§ **Prompt**: Each entry, as given, must be output unchanged.

Transcribed page contents:
= Beginning of Section =

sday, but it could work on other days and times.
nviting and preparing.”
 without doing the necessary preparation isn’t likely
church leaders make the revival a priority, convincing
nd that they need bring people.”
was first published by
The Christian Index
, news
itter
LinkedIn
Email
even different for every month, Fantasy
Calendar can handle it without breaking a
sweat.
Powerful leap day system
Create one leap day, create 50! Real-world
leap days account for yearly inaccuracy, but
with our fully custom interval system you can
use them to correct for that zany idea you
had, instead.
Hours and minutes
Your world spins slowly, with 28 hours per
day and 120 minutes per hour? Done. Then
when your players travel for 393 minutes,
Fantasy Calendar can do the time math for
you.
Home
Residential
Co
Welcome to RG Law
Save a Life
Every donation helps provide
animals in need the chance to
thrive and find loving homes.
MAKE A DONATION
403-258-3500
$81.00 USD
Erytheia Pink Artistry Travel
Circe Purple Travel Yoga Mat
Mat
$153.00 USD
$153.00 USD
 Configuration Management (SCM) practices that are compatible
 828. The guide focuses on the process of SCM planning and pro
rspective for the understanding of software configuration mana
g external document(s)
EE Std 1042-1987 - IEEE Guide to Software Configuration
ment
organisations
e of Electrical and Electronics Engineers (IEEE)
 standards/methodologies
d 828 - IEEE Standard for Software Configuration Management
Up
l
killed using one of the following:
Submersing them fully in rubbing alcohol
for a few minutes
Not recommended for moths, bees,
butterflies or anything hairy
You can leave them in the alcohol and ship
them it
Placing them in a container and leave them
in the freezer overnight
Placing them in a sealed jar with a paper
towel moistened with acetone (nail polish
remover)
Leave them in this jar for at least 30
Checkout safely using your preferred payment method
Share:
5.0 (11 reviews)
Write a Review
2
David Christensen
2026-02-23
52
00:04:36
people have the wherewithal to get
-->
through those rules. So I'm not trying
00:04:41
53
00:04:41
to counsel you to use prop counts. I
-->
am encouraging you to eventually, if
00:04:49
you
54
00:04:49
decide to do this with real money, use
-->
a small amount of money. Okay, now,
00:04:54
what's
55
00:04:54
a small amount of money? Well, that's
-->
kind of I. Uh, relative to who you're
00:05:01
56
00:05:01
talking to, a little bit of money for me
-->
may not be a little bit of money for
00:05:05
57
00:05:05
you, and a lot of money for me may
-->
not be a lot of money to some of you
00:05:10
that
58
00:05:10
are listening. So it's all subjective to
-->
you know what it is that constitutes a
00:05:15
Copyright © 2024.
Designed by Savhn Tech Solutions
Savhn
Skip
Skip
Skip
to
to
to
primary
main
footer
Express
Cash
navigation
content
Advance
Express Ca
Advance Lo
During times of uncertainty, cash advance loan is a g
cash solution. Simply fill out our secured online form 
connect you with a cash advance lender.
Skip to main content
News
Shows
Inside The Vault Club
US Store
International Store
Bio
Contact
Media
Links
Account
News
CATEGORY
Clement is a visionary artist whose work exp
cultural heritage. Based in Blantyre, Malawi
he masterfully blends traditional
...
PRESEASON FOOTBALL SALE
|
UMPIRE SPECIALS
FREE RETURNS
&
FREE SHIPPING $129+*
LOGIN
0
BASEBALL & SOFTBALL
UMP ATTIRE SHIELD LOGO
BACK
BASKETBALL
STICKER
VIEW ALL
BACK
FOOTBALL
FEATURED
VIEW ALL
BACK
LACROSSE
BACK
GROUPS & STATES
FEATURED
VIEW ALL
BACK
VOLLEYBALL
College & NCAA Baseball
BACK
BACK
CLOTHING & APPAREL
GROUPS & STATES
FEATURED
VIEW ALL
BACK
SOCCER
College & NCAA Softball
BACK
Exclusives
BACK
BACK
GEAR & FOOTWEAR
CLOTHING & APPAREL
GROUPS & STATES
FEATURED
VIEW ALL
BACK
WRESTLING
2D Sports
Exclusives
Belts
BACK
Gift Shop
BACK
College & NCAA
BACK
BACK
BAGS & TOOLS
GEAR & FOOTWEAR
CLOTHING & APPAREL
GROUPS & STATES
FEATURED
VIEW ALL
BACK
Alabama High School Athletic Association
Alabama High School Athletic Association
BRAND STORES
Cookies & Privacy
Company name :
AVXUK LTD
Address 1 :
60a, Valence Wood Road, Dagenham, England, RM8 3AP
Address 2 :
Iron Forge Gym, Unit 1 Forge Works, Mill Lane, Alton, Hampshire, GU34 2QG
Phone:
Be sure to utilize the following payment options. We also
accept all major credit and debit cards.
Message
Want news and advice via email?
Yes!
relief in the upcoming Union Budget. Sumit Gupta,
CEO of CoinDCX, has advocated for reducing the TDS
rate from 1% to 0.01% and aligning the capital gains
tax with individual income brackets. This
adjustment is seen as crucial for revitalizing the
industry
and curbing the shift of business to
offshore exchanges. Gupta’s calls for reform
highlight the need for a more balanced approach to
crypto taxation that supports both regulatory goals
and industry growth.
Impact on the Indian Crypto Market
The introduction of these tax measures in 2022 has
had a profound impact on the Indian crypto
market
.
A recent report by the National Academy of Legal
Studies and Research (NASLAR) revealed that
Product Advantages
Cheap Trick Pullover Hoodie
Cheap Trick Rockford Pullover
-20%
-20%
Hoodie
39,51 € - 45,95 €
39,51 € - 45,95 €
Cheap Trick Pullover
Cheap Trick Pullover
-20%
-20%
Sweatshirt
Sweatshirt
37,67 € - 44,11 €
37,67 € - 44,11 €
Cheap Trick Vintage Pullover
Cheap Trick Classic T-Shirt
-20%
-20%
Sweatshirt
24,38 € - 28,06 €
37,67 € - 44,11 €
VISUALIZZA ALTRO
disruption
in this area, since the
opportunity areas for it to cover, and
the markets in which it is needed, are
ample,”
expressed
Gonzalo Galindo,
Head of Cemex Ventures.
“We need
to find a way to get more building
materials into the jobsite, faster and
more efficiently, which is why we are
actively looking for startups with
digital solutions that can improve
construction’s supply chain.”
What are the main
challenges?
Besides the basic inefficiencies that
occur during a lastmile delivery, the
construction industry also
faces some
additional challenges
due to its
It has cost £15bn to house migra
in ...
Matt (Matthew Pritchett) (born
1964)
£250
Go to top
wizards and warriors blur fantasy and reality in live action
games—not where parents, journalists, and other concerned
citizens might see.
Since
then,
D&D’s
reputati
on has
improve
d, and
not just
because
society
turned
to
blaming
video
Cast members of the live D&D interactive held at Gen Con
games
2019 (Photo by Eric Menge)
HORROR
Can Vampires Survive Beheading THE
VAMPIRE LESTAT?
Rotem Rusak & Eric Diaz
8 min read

= End of Section =

§ **Written solution**:
sday, but it could work on other days and times.
nviting and preparing.”
 without doing the necessary preparation isn’t likely
church leaders make the revival a priority, convincing
nd that they need bring people.”
was first published by
The Christian Index
, news
itter
LinkedIn
Email
even different for every month, Fantasy
Calendar can handle it without breaking a
sweat.
Powerful leap day system
Create one leap day, create 50! Real-world
leap days account for yearly inaccuracy, but
with our fully custom interval system you can
use them to correct for that zany idea you
had, instead.
Hours and minutes
Your world spins slowly, with 28 hours per
day and 120 minutes per hour? Done. Then
when your players travel for 393 minutes,
Fantasy Calendar can do the time math for
you.
Home
Residential
Co
Welcome to RG Law
Save a Life
Every donation helps provide
animals in need the chance to
thrive and find loving homes.
MAKE A DONATION
403-258-3500
$81.00 USD
Erytheia Pink Artistry Travel
Circe Purple Travel Yoga Mat
Mat
$153.00 USD
$153.00 USD
 Configuration Management (SCM) practices that are compatible
 828. The guide focuses on the process of SCM planning and pro
rspective for the understanding of software configuration mana
g external document(s)
EE Std 1042-1987 - IEEE Guide to Software Configuration
ment
organisations
e of Electrical and Electronics Engineers (IEEE)
 standards/methodologies
d 828 - IEEE Standard for Software Configuration Management
Up
l
killed using one of the following:
Submersing them fully in rubbing alcohol
for a few minutes
Not recommended for moths, bees,
butterflies or anything hairy
You can leave them in the alcohol and ship
them it
Placing them in a container and leave them
in the freezer overnight
Placing them in a sealed jar with a paper
towel moistened with acetone (nail polish
remover)
Leave them in this jar for at least 30
Checkout safely using your preferred payment method
Share:
5.0 (11 reviews)
Write a Review
2
David Christensen
2026-02-23
52
00:04:36
people have the wherewithal to get
-->
through those rules. So I'm not trying
00:04:41
53
00:04:41
to counsel you to use prop counts. I
-->
am encouraging you to eventually, if
00:04:49
you
54
00:04:49
decide to do this with real money, use
-->
a small amount of money. Okay, now,
00:04:54
what's
55
00:04:54
a small amount of money? Well, that's
-->
kind of I. Uh, relative to who you're
00:05:01
56
00:05:01
talking to, a little bit of money for me
-->
may not be a little bit of money for
00:05:05
57
00:05:05
you, and a lot of money for me may
-->
not be a lot of money to some of you
00:05:10
that
58
00:05:10
are listening. So it's all subjective to
-->
you know what it is that constitutes a
00:05:15
Copyright © 2024.
Designed by Savhn Tech Solutions
Savhn
Skip
Skip
Skip
to
to
to
primary
main
footer
Express
Cash
navigation
content
Advance
Express Ca
Advance Lo
During times of uncertainty, cash advance loan is a g
cash solution. Simply fill out our secured online form 
connect you with a cash advance lender.
Skip to main content
News
Shows
Inside The Vault Club
US Store
International Store
Bio
Contact
Media
Links
Account
News
CATEGORY
Clement is a visionary artist whose work exp
cultural heritage. Based in Blantyre, Malawi
he masterfully blends traditional
...
PRESEASON FOOTBALL SALE
|
UMPIRE SPECIALS
FREE RETURNS
&
FREE SHIPPING $129+*
LOGIN
0
BASEBALL & SOFTBALL
UMP ATTIRE SHIELD LOGO
BACK
BASKETBALL
STICKER
VIEW ALL
BACK
FOOTBALL
FEATURED
VIEW ALL
BACK
LACROSSE
BACK
GROUPS & STATES
FEATURED
VIEW ALL
BACK
VOLLEYBALL
College & NCAA Baseball
BACK
BACK
CLOTHING & APPAREL
GROUPS & STATES
FEATURED
VIEW ALL
BACK
SOCCER
College & NCAA Softball
BACK
Exclusives
BACK
BACK
GEAR & FOOTWEAR
CLOTHING & APPAREL
GROUPS & STATES
FEATURED
VIEW ALL
BACK
WRESTLING
2D Sports
Exclusives
Belts
BACK
Gift Shop
BACK
College & NCAA
BACK
BACK
BAGS & TOOLS
GEAR & FOOTWEAR
CLOTHING & APPAREL
GROUPS & STATES
FEATURED
VIEW ALL
BACK
Alabama High School Athletic Association
Alabama High School Athletic Association
BRAND STORES
Cookies & Privacy
Company name :
AVXUK LTD
Address 1 :
60a, Valence Wood Road, Dagenham, England, RM8 3AP
Address 2 :
Iron Forge Gym, Unit 1 Forge Works, Mill Lane, Alton, Hampshire, GU34 2QG
Phone:
Be sure to utilize the following payment options. We also
accept all major credit and debit cards.
Message
Want news and advice via email?
Yes!
relief in the upcoming Union Budget. Sumit Gupta,
CEO of CoinDCX, has advocated for reducing the TDS
rate from 1% to 0.01% and aligning the capital gains
tax with individual income brackets. This
adjustment is seen as crucial for revitalizing the
industry
and curbing the shift of business to
offshore exchanges. Gupta’s calls for reform
highlight the need for a more balanced approach to
crypto taxation that supports both regulatory goals
and industry growth.
Impact on the Indian Crypto Market
The introduction of these tax measures in 2022 has
had a profound impact on the Indian crypto
market
.
A recent report by the National Academy of Legal
Studies and Research (NASLAR) revealed that
Product Advantages
Cheap Trick Pullover Hoodie
Cheap Trick Rockford Pullover
-20%
-20%
Hoodie
39,51 € - 45,95 €
39,51 € - 45,95 €
Cheap Trick Pullover
Cheap Trick Pullover
-20%
-20%
Sweatshirt
Sweatshirt
37,67 € - 44,11 €
37,67 € - 44,11 €
Cheap Trick Vintage Pullover
Cheap Trick Classic T-Shirt
-20%
-20%
Sweatshirt
24,38 € - 28,06 €
37,67 € - 44,11 €
VISUALIZZA ALTRO
disruption
in this area, since the
opportunity areas for it to cover, and
the markets in which it is needed, are
ample,”
expressed
Gonzalo Galindo,
Head of Cemex Ventures.
“We need
to find a way to get more building
materials into the jobsite, faster and
more efficiently, which is why we are
actively looking for startups with
digital solutions that can improve
construction’s supply chain.”
What are the main
challenges?
Besides the basic inefficiencies that
occur during a lastmile delivery, the
construction industry also
faces some
additional challenges
due to its
It has cost £15bn to house migra
in ...
Matt (Matthew Pritchett) (born
1964)
£250
Go to top
wizards and warriors blur fantasy and reality in live action
games—not where parents, journalists, and other concerned
citizens might see.
Since
then,
D&D’s
reputati
on has
improve
d, and
not just
because
society
turned
to
blaming
video
Cast members of the live D&D interactive held at Gen Con
games
2019 (Photo by Eric Menge)
HORROR
Can Vampires Survive Beheading THE
VAMPIRE LESTAT?
Rotem Rusak & Eric Diaz
8 min read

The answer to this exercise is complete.